J’en viens aux projets de Budget proprement dits. Je l’ai déjà dit : ce budget 2015 est un budget en équilibre. Ce n’est pas mince de le souligner, comme il n’est pas mince de rappeler que cette saine gestion a aussi des conséquences directes pour le contribuable bruxellois puisque les charges des emprunts contractés par le passé diminuent très sensiblement et permettent ainsi de financer des projets concrets, sur le terrain bruxellois, plutôt que d’enfler les dividendes versés par les banques à leurs actionnaires.
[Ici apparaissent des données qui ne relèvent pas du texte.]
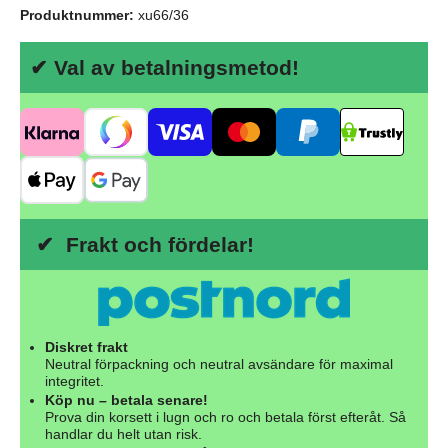
Produktnummer:
xu66/36
✔ Val av betalningsmetod!
✔ Frakt och fördelar!
Diskret frakt
Neutral förpackning och neutral avsändare för maximal
integritet.
Köp nu – betala senare!
Prova din korsett i lugn och ro och betala först efteråt. Så
handlar du helt utan risk.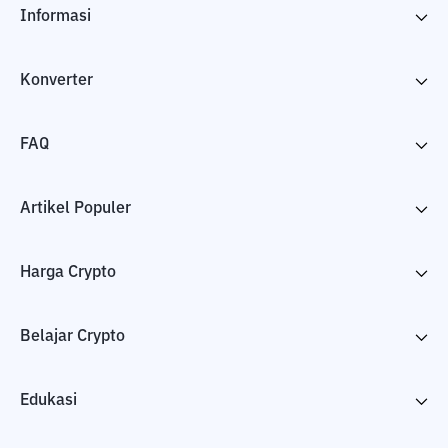
Informasi
Konverter
FAQ
Artikel Populer
Harga Crypto
Belajar Crypto
Edukasi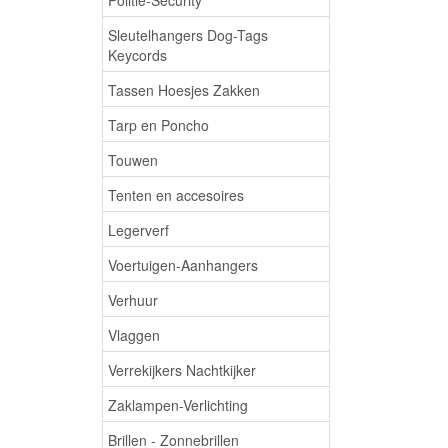
Sleutelhangers Dog-Tags
Keycords
Tassen Hoesjes Zakken
Tarp en Poncho
Touwen
Tenten en accesoires
Legerverf
Voertuigen-Aanhangers
Verhuur
Vlaggen
Verrekijkers Nachtkijker
Zaklampen-Verlichting
Brillen - Zonnebrillen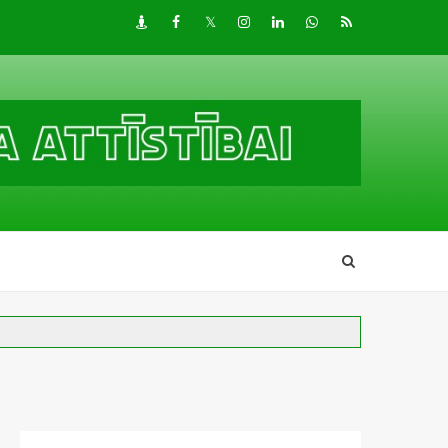
Draugiem
Facebook
Twitter
Instagram
LinkedIn
whatsapp
RSS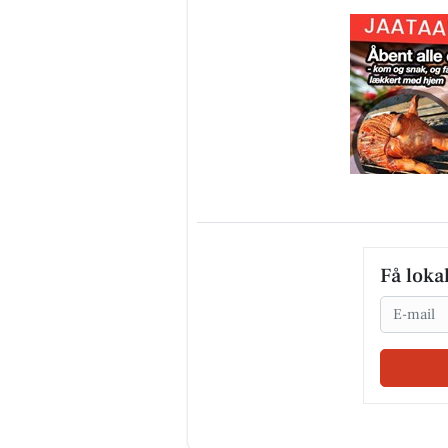
Få loka
Email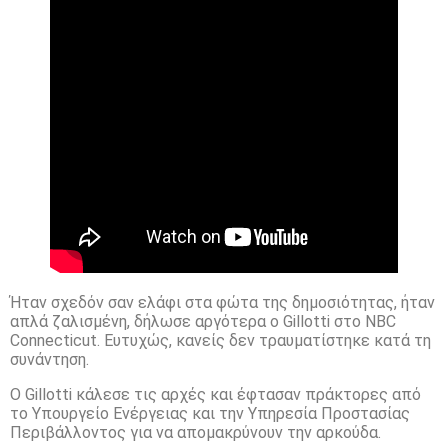
Ήταν σχεδόν σαν ελάφι στα φώτα της δημοσιότητας, ήταν
απλά ζαλισμένη, δήλωσε αργότερα ο Gillotti στο NBC
Connecticut. Ευτυχώς, κανείς δεν τραυματίστηκε κατά τη
συνάντηση.
Ο Gillotti κάλεσε τις αρχές και έφτασαν πράκτορες από
το Υπουργείο Ενέργειας και την Υπηρεσία Προστασίας
Περιβάλλοντος για να απομακρύνουν την αρκούδα.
Ce Budget 2015 traduit de manière claire et précise la volonté exprimée par le Gouvernement et son Ministre-Président lors de sa récente Déclaration de politique générale de poursuivre le développement de la ville en centrant son attention transversale sur le Canal et ses environs. Nous nous en réjouissons et soutenons pleinement le Gouvernement à aller de l’avant – c’est de saison… - pour REPENSER – avec un E-  mais aussi REPANSER – avec un A-  toute cette zone qui présente d’énormes potentialités pour relever les nombreux défis qui se proposent à nous. Je l’ai dit, il y a essentiellement le Logement, l’Emploi – indissociable du développement économique-, la Mobilité et la mise à disposition d’infrastructures publiques de qualité (de la crèche jusqu’aux maisons de repos, en passant par les écoles, les terrains de sport, les maisons de jeunes, des espaces verts…)
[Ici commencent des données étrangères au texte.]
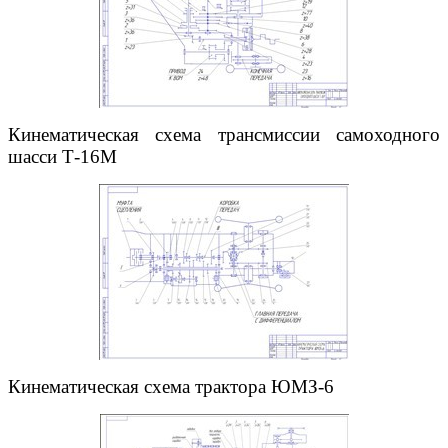
Кинематическая схема трансмиссии самоходного
шасси Т-16М
Кинематическая схема трактора ЮМЗ-6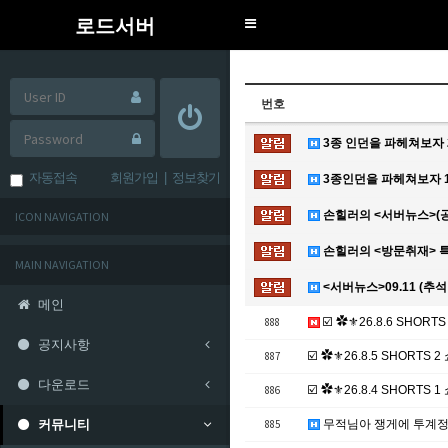
로드서버
Toggle
navigation
번호
3종 인던을 파헤쳐보자 
자동접속
회원가입
|
정보찾기
3종인던을 파헤쳐보자 1
손힐러의 <서버뉴스>(공
ICON NAVIGATION
손힐러의 <방문취재> 특
MAIN NAVIGATION
<서버뉴스>09.11 (추
메인
888
☑️ ✿⚜26.8.6 SHORTS
공지사항
887
☑️ ✿⚜26.8.5 SHORTS
다운로드
886
☑️ ✿⚜26.8.4 SHORTS
커뮤니티
885
무적님아 쟁게에 투계정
Monsieur le Président,  Mesdames, Messieurs les Ministres, Chers Collègues,

Pour ce qui concerne le logement tout d’abord. Le groupe cdH se réjouit de l’importance du budget régional qui y est consacré. Nous tenions à souligner 5 éléments primordiaux dans cette matière. Le premier est sans aucun doute le contexte budgétaire particulier étriqué dans lequel doit désormais manœuvrer le gouvernement. Les nouvelles normes comptables européennes sont venues restreindre la marge d’action de plusieurs entités comme la SLRB et le Fonds du Logement. Le grand défi des années à venir sera d’imaginer et de trouver d’autres sources de financement pour financer ce que nous pouvions jusqu’à présent financer par l’emprunt. Nous ne doutons pas de la capacité du Gouvernement à faire preuve d’innovation et d’audace en cette matière pour permettre que soit réalisé le programme d’actions.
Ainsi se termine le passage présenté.